EXERCISE DETAILS =
Set down, exactly and with nothing added, the lines running from the one that holds "Struttura (640, 2022)" to the final line of the records. Pictures stay out of the copy.

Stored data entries
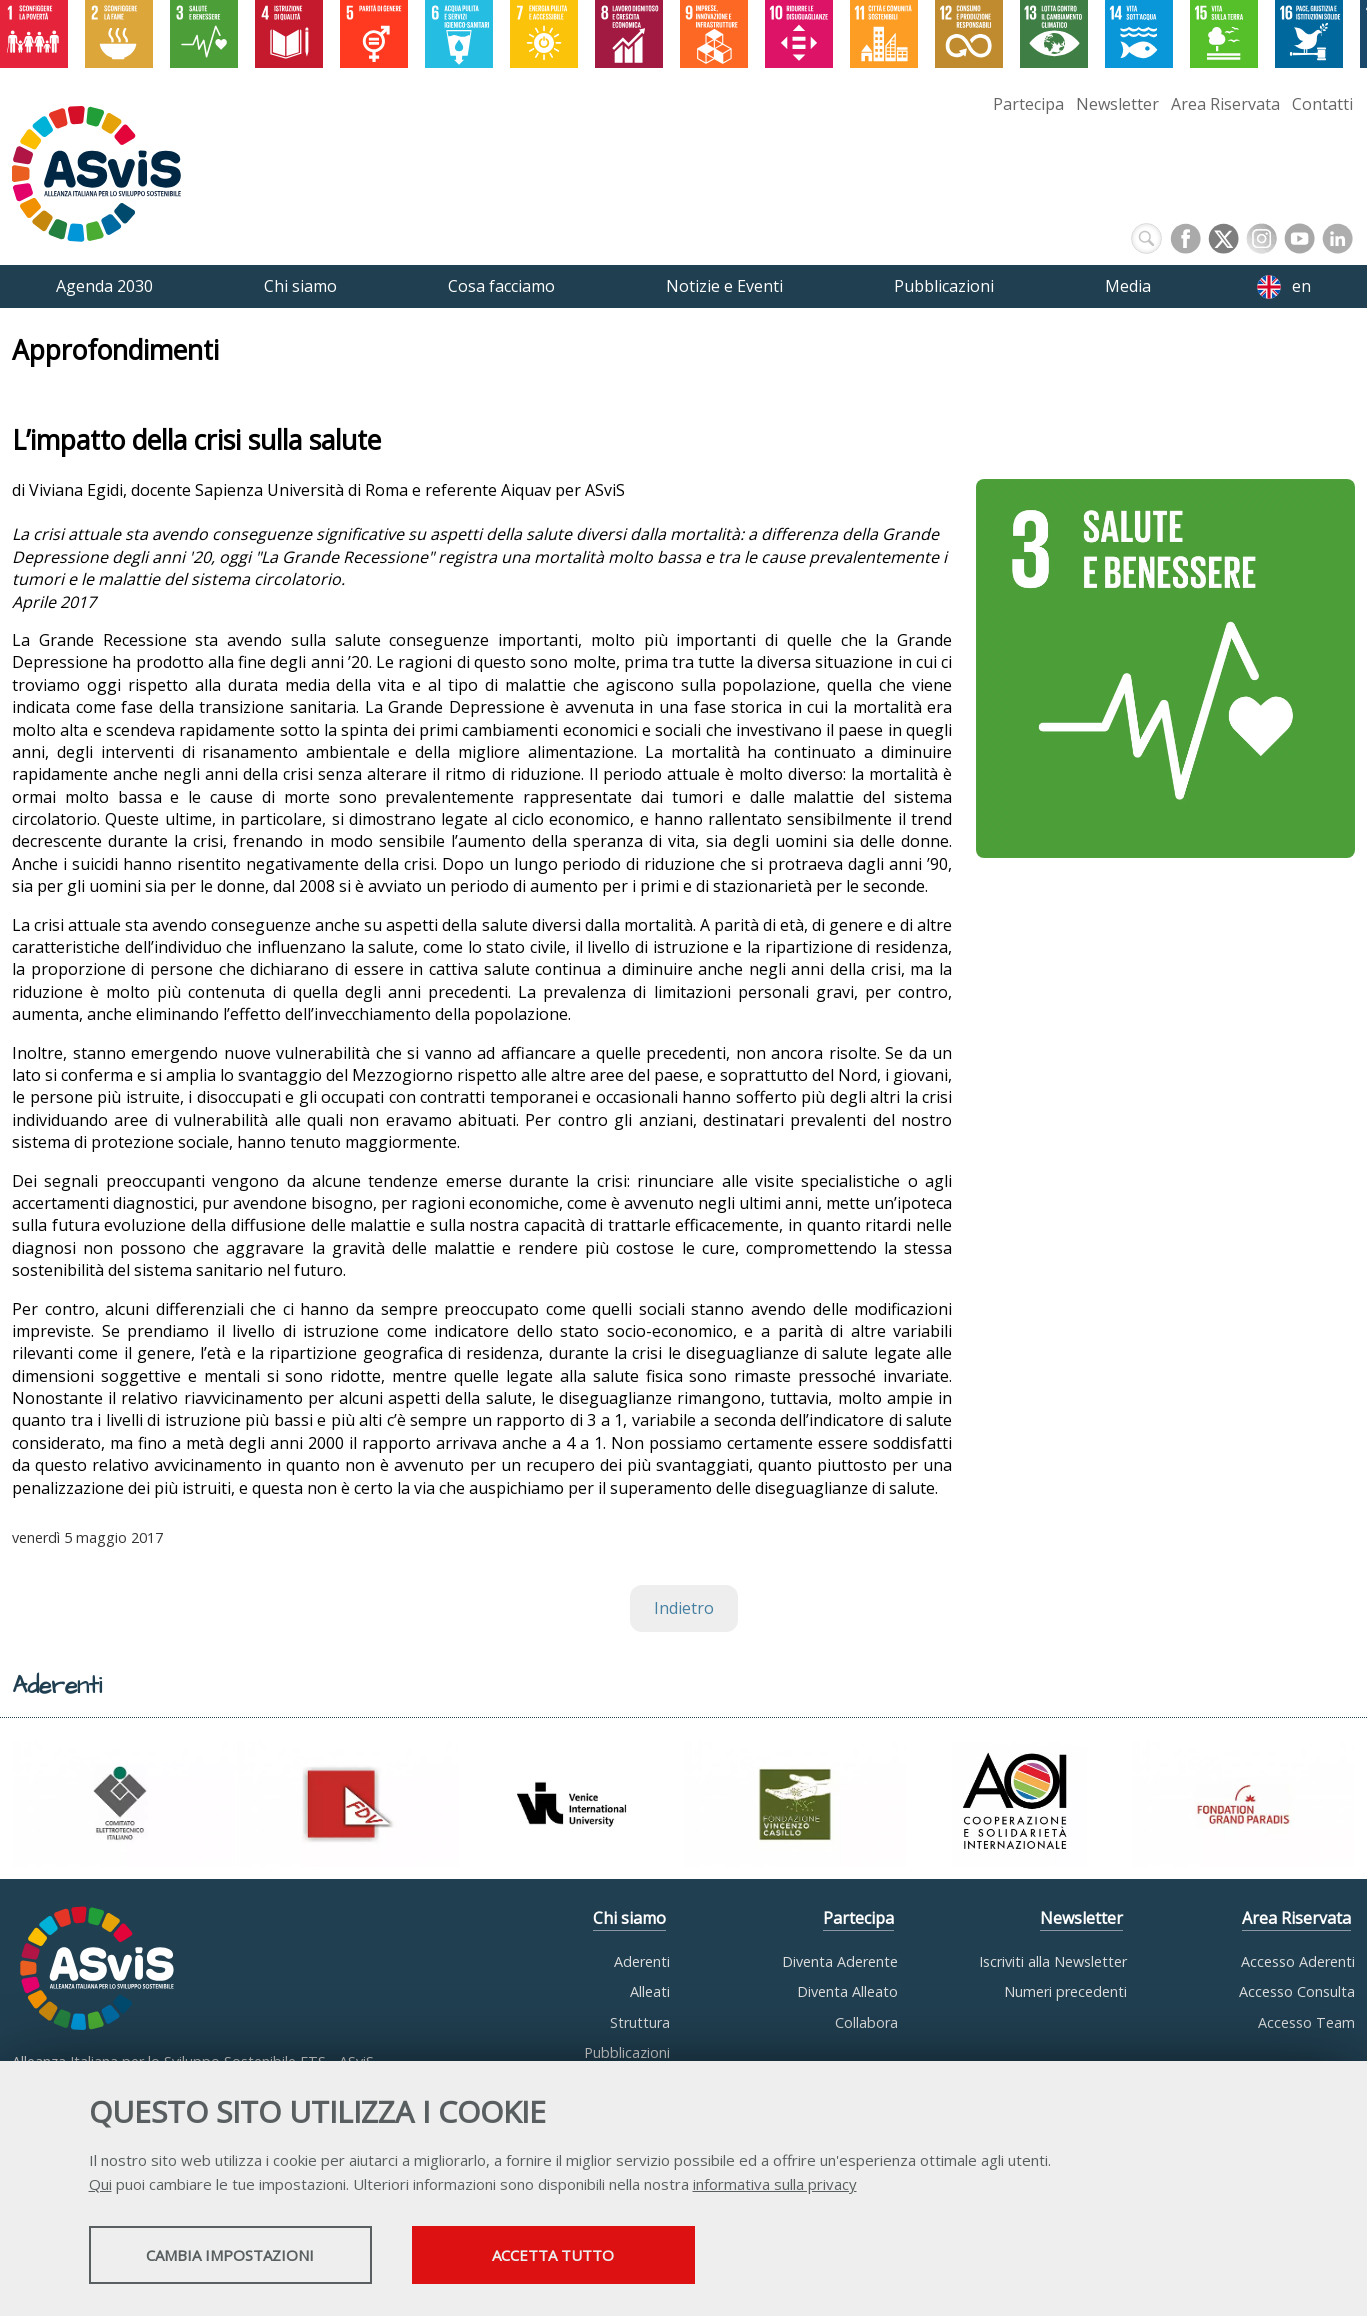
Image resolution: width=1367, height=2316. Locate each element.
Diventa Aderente (840, 1961)
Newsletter (1117, 104)
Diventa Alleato (847, 1991)
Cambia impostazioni (246, 2257)
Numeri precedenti (1065, 1991)
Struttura (640, 2022)
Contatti (1322, 104)
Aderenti (642, 1961)
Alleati (650, 1991)
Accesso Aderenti (1298, 1961)
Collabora (866, 2022)
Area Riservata (1225, 104)
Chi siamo (629, 1918)
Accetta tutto (606, 2257)
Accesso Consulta (1297, 1991)
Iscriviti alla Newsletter (1053, 1961)
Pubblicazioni (627, 2052)
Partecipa (1028, 104)
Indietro (684, 1608)
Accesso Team (1306, 2022)
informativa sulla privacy (775, 2186)
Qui (100, 2186)
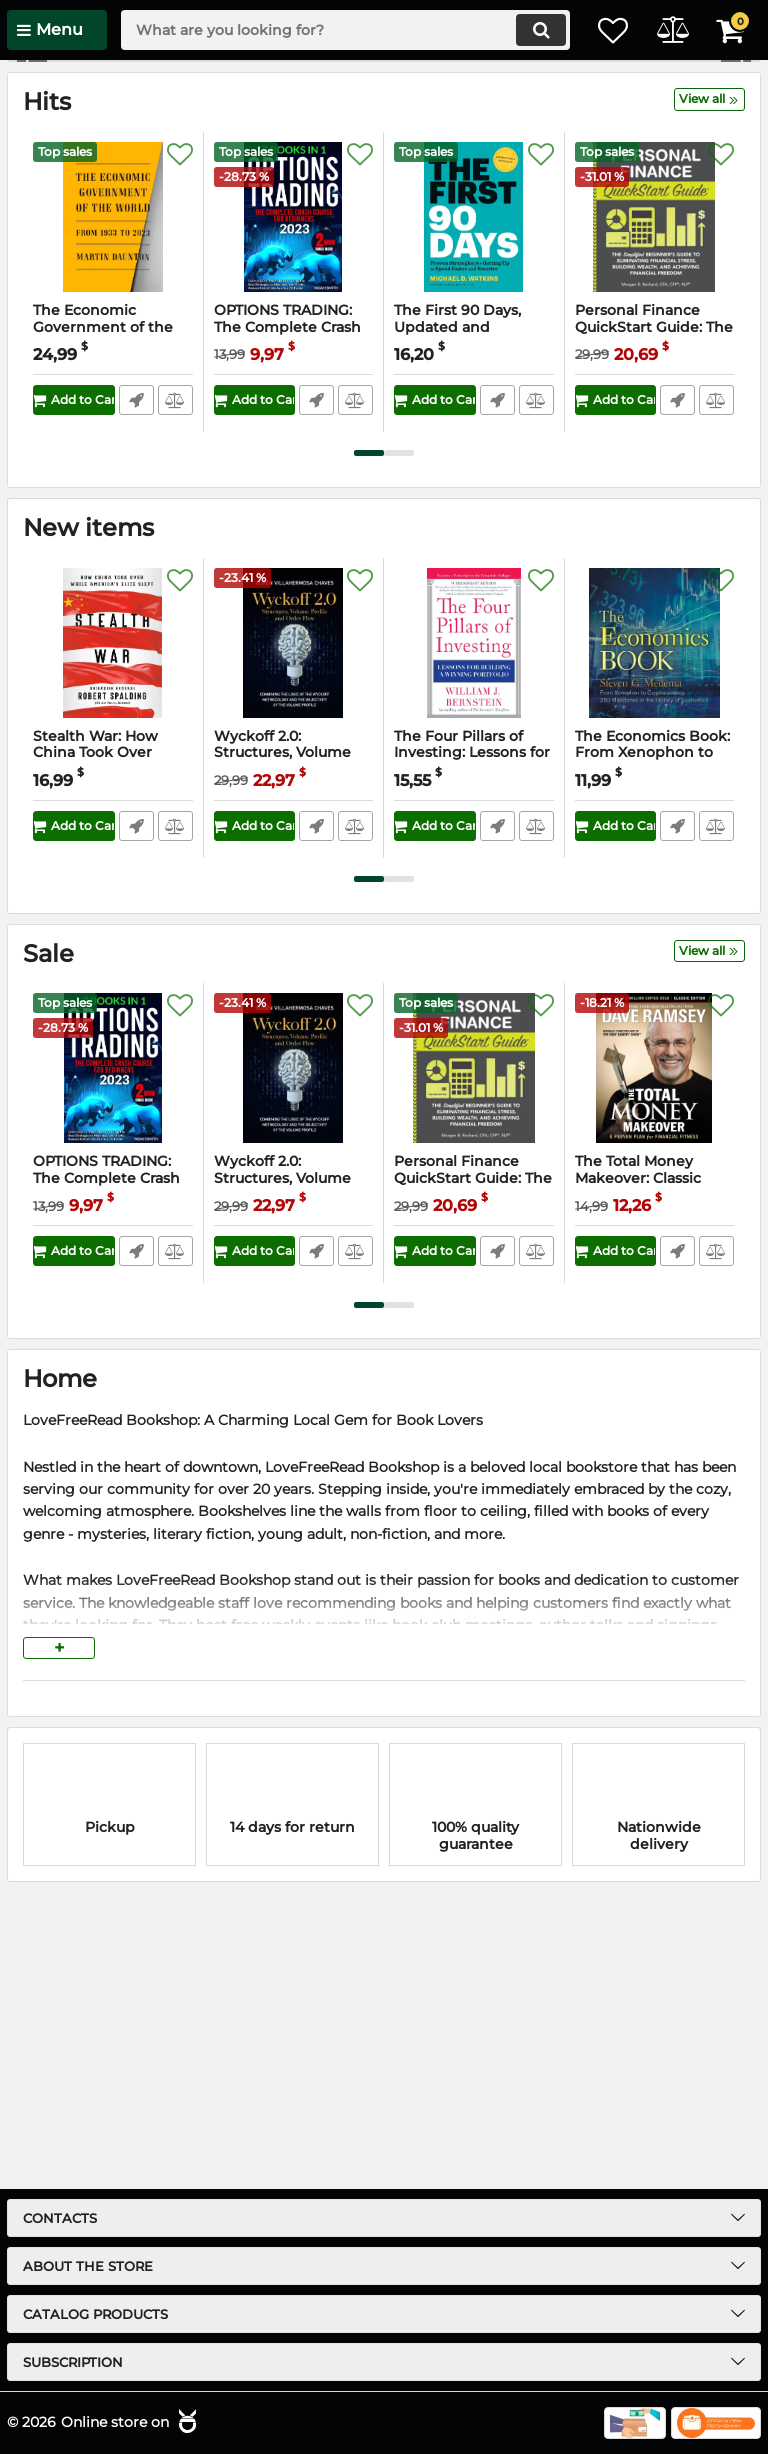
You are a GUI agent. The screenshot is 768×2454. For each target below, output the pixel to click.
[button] (736, 202)
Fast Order (135, 682)
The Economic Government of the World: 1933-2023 (103, 609)
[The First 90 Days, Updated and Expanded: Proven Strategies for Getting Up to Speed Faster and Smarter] (474, 499)
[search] (329, 30)
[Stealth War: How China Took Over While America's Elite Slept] (113, 925)
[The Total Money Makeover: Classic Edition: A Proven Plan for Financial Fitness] (655, 1350)
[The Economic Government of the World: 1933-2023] (113, 499)
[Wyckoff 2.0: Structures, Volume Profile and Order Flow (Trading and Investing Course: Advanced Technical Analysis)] (294, 925)
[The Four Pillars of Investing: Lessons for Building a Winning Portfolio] (474, 925)
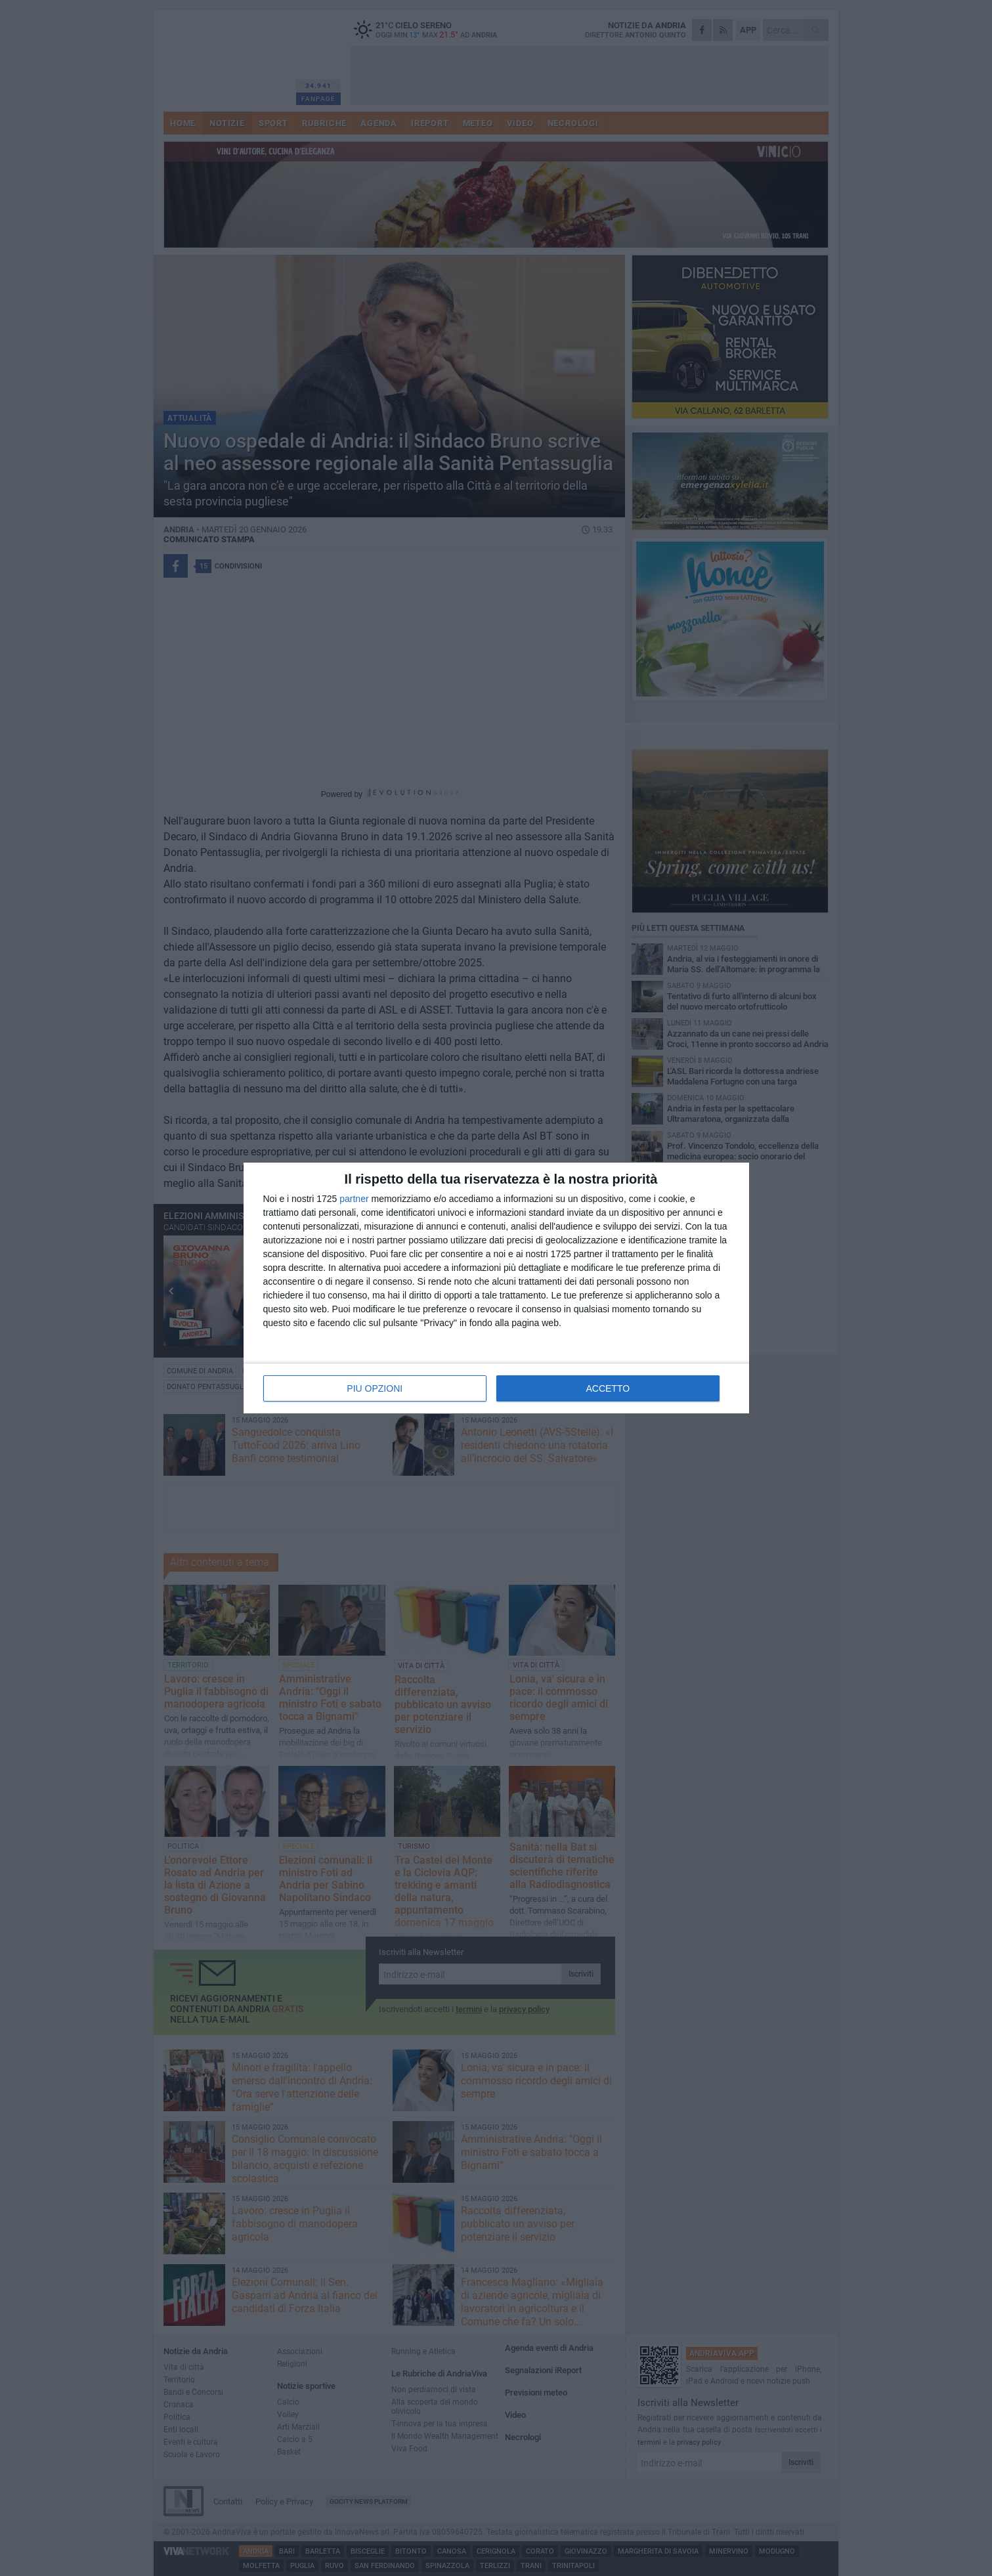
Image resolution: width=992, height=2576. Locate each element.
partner (353, 1198)
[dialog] (496, 1288)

ANSWER SPACE =
Struttura (640, 2022)
Contatti (1322, 104)
Aderenti (642, 1961)
Alleati (650, 1991)
Accesso Aderenti (1298, 1961)
Collabora (866, 2022)
Area Riservata (1225, 104)
Chi siamo (629, 1918)
Accetta tutto (606, 2257)
Accesso Consulta (1297, 1991)
Iscriviti alla Newsletter (1053, 1961)
Pubblicazioni (627, 2052)
Partecipa (1028, 104)
Indietro (684, 1608)
Accesso Team (1306, 2022)
informativa sulla privacy (775, 2186)
Qui (100, 2186)
You are a GUI agent. The screenshot is 768×2454. For each target below, output the pixel to click.
[button] (736, 202)
Fast Order (135, 682)
The Economic Government of the World: 1933-2023 (103, 609)
[The First 90 Days, Updated and Expanded: Proven Strategies for Getting Up to Speed Faster and Smarter] (474, 499)
[search] (329, 30)
[Stealth War: How China Took Over While America's Elite Slept] (113, 925)
[The Total Money Makeover: Classic Edition: A Proven Plan for Financial Fitness] (655, 1350)
[The Economic Government of the World: 1933-2023] (113, 499)
[Wyckoff 2.0: Structures, Volume Profile and Order Flow (Trading and Investing Course: Advanced Technical Analysis)] (294, 925)
[The Four Pillars of Investing: Lessons for Building a Winning Portfolio] (474, 925)
Image resolution: width=992, height=2576. Locate each element.
partner (353, 1198)
[dialog] (496, 1288)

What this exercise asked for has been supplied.